The girls will squeal with delight and run to their bedrooms to find a lollipop or a packaged brownie under their beds. In this vein, I picked up a 3 pack of Santa shaped chocolates at Walgreens one day thinking it’d be a good opportunity for a fun riddle. That afternoon, literally THAT DAY, my eldest tried to share one of her 4 skittles from the Advent box with me. I smiled.

 

“Sweetheart, The Spirit of Christmas brought those gifts for YOU.”

 

“I know mama,” she says, “but I really want YOU to have a treat too. You didn’t get to have advent calendars when you were little”.

 

In a split second, the three Santa Claus figurines flashed through my mind. It was no accident they had caught my eye, sitting there in an isle overflowing with countless confections of every shape, size, and flavor.

“Well,” I replied,"maybe you can pray and ask the Spirit of Christmas to send mama something tomorrow”.

 

The slip of paper on the box the next day read, “You’re right, Aurora, mama deserves something too.
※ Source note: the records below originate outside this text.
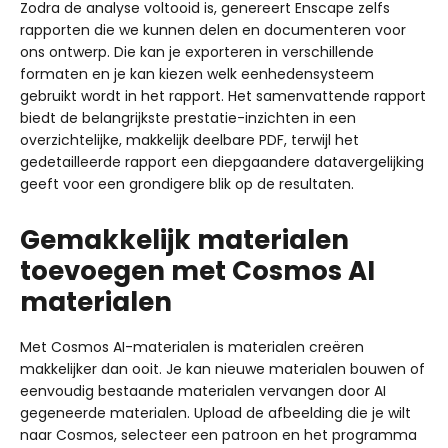
Zodra de analyse voltooid is, genereert Enscape zelfs
rapporten die we kunnen delen en documenteren voor
ons ontwerp. Die kan je exporteren in verschillende
formaten en je kan kiezen welk eenhedensysteem
gebruikt wordt in het rapport. Het samenvattende rapport
biedt de belangrijkste prestatie-inzichten in een
overzichtelijke, makkelijk deelbare PDF, terwijl het
gedetailleerde rapport een diepgaandere datavergelijking
geeft voor een grondigere blik op de resultaten.
Gemakkelijk materialen
toevoegen met Cosmos AI
materialen
Met Cosmos AI-materialen is materialen creëren
makkelijker dan ooit. Je kan nieuwe materialen bouwen of
eenvoudig bestaande materialen vervangen door AI
gegeneerde materialen. Upload de afbeelding die je wilt
naar Cosmos, selecteer een patroon en het programma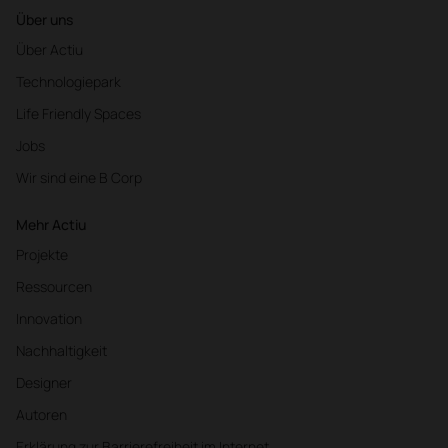
Über uns
Über Actiu
Technologiepark
Life Friendly Spaces
Jobs
Wir sind eine B Corp
Mehr Actiu
Projekte
Ressourcen
Innovation
Nachhaltigkeit
Designer
Autoren
Erklärung zur Barrierefreiheit im Internet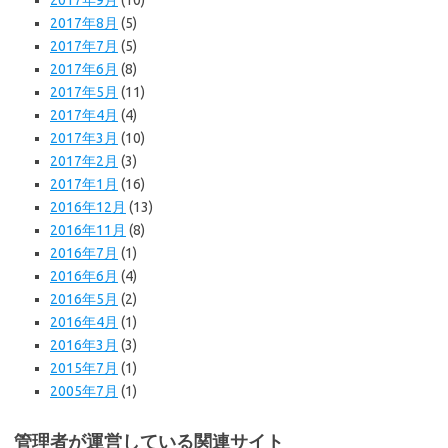
2017年8月
(5)
2017年7月
(5)
2017年6月
(8)
2017年5月
(11)
2017年4月
(4)
2017年3月
(10)
2017年2月
(3)
2017年1月
(16)
2016年12月
(13)
2016年11月
(8)
2016年7月
(1)
2016年6月
(4)
2016年5月
(2)
2016年4月
(1)
2016年3月
(3)
2015年7月
(1)
2005年7月
(1)
管理者が運営している関連サイト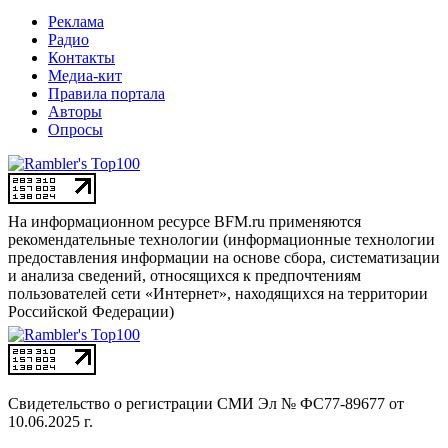
Реклама
Радио
Контакты
Медиа-кит
Правила портала
Авторы
Опросы
На информационном ресурсе BFM.ru применяются
рекомендательные технологии (информационные технологии
предоставления информации на основе сбора, систематизации
и анализа сведений, относящихся к предпочтениям
пользователей сети «Интернет», находящихся на территории
Российской Федерации)
Свидетельство о регистрации СМИ
Эл № ФС77-89677 от
10.06.2025 г.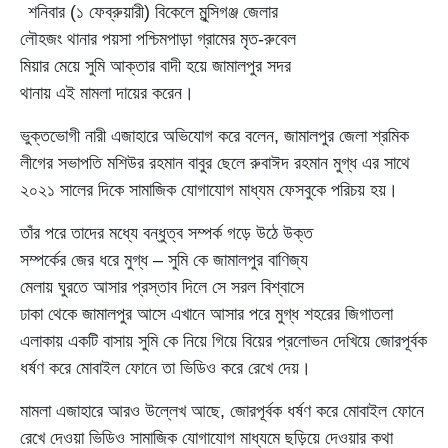
শনিবার (১ ফেব্রুয়ারী) বিকেলে মুন্সিগঞ্জ জেলার
লৌহজং থানার পয়সা পশ্চিমপাড়া গ্রামের মৃত-রুবেল
মিয়ার মেয়ে সুমি আক্তার বাদী হয়ে জামালপুর সদর
থানায় এই মামলা দায়ের করেন।
ভুক্তভোগী নারী এজাহারে অভিযোগ করে বলেন, জামালপুর জেলা শ্রমিক
লীগের সভাপতি মশিউর রহমান বাবুর ছেলে রুবাঈদ রহমান মুগ্ধ এর সাথে
২০২১ সালের দিকে সামাজিক যোগাযোগ মাধ্যম ফেসবুকে পরিচয় হয়।
তাঁর পরে তাদের মধ্যে বন্ধুত্ব সম্পর্ক গড়ে উঠে উক্ত
সম্পর্কের জের ধরে মুগ্ধ – সুমি কে জামালপুর বাণিজ্য
মেলায় ঘুরতে আসার প্রস্তাব দিলে সে সরল বিশ্বাসে
ঢাকা থেকে জামালপুর আসে এখানে আসার পরে মুগ্ধ শহরের জিগাতলা
এলাকায় একটি বাসায় সুমি কে নিয়ে গিয়ে বিয়ের প্রলোভন দেখিয়ে জোরপূর্বক
ধর্ষণ করে মোবাইল ফোনে তা ভিডিও করে রেখে দেয়।
মামলা এজাহারে আরও উল্লেখ আছে, জোরপূর্বক ধর্ষণ করে মোবাইল ফোনে
রেখে দেওয়া ভিডিও সামাজিক যোগাযোগ মাধ্যমে ছড়িয়ে দেওয়ার কথা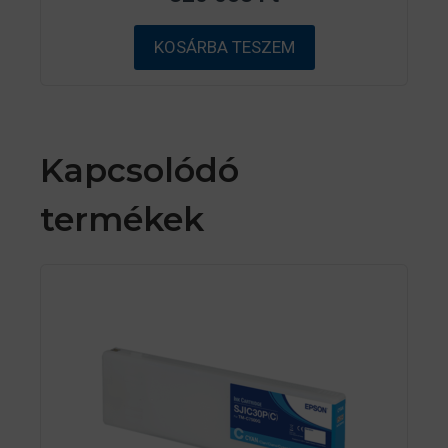
-
b
ő
KOSÁRBA TESZEM
l
Kapcsolódó
termékek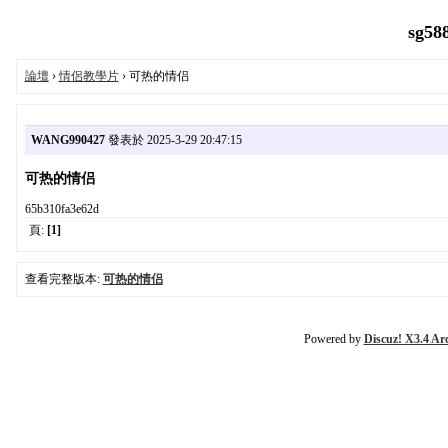
sg58
論壇
›
情侶教學片
› 可热的情侣
WANG990427
發表於 2025-3-29 20:47:15
可热的情侣
65b310fa3e62d
頁:
[1]
查看完整版本:
可热的情侣
Powered by
Discuz! X3.4 Ar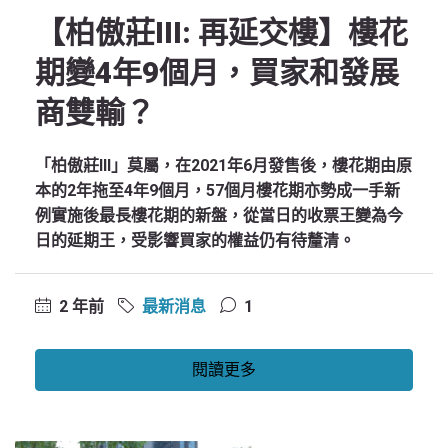
【柏傲莊III: 再延交樓】樓花
期變4年9個月，買家和發展
商雙輸？
「柏傲莊III」莫屬，在2021年6月發售後，樓花期由原
本的2年拖至4年9個月，57個月樓花期亦勢成一手新
例實施後最長樓花期的新盤，從當日的收票王變為今
日的延期王，受影響買家的權益仍有待釐清。
2 年前
最新消息
1
閱讀更多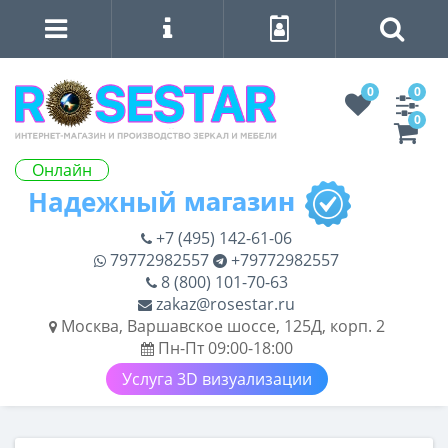
0
0
0
Онлайн
+7 (495) 142-61-06
79772982557
+79772982557
8 (800) 101-70-63
zakaz@rosestar.ru
Москва, Варшавское шоссе, 125Д, корп. 2
Пн-Пт 09:00-18:00
Услуга 3D визуализации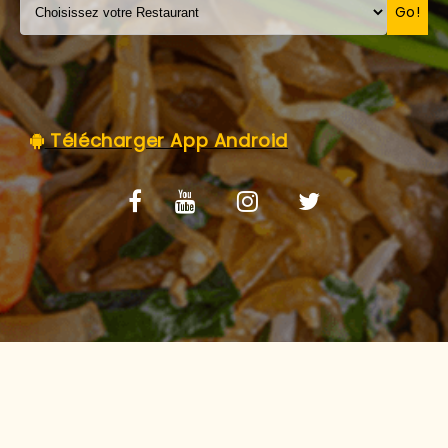
C.G.V
Go!
Télécharger App Android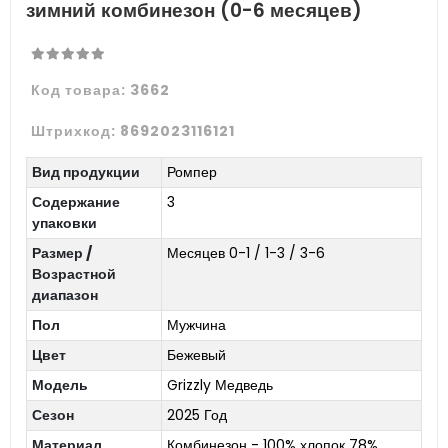
зимний комбинезон (0-6 месяцев)
Код товара:
3662
Штрихкод:
8692023116121
Вид продукции
Ромпер
Содержание
3
упаковки
Размер /
Месяцев 0-1 / 1-3 / 3-6
Возрастной
диапазон
Пол
Мужчина
Цвет
Бежевый
Модель
Grizzly Медведь
Сезон
2025 Год
Материал
Комбинезон - 100% хлопок 78%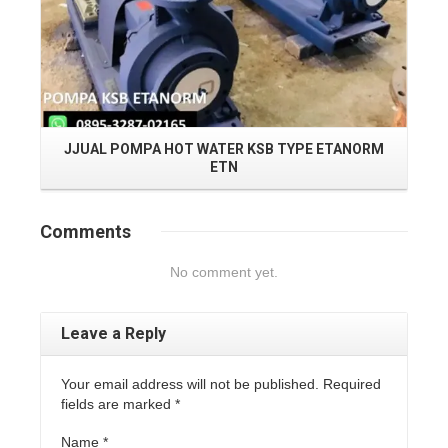
JJUAL POMPA HOT WATER KSB TYPE ETANORM
ETN
Comments
No comment yet.
Leave a Reply
Your email address will not be published. Required
fields are marked
*
Name
*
Look under her pillow for a treat for all of you!”

 

In my child’s longing to share the magic with me, she had BECOME the Spirit of Christmas. Her own wishful prayer had manifested in the prompting of the Holy Spirit that day in the Walgreens. I had no idea the third Santa in the package was for me, but God knew. I had no idea that creating this advent calendar for my kids would wind up healing my own inner child, but God knew. I had no idea that the Santa Claus I never saw as child was there all along, in the wallets of strangers and the heartfelt empathy of our neighbors, Mr. and Mrs. Bellfield.   

 

My child morphed into an old white man in a red suit, right in front of my very eyes.

 

I still don’t know what, exactly, she will be getting from “Santa” this year, but one fact remains:

 

Yes, Virginia, there is a Santa Claus.

 

And it’s YOU.

 

Merry Christmas to all, and to all a good night.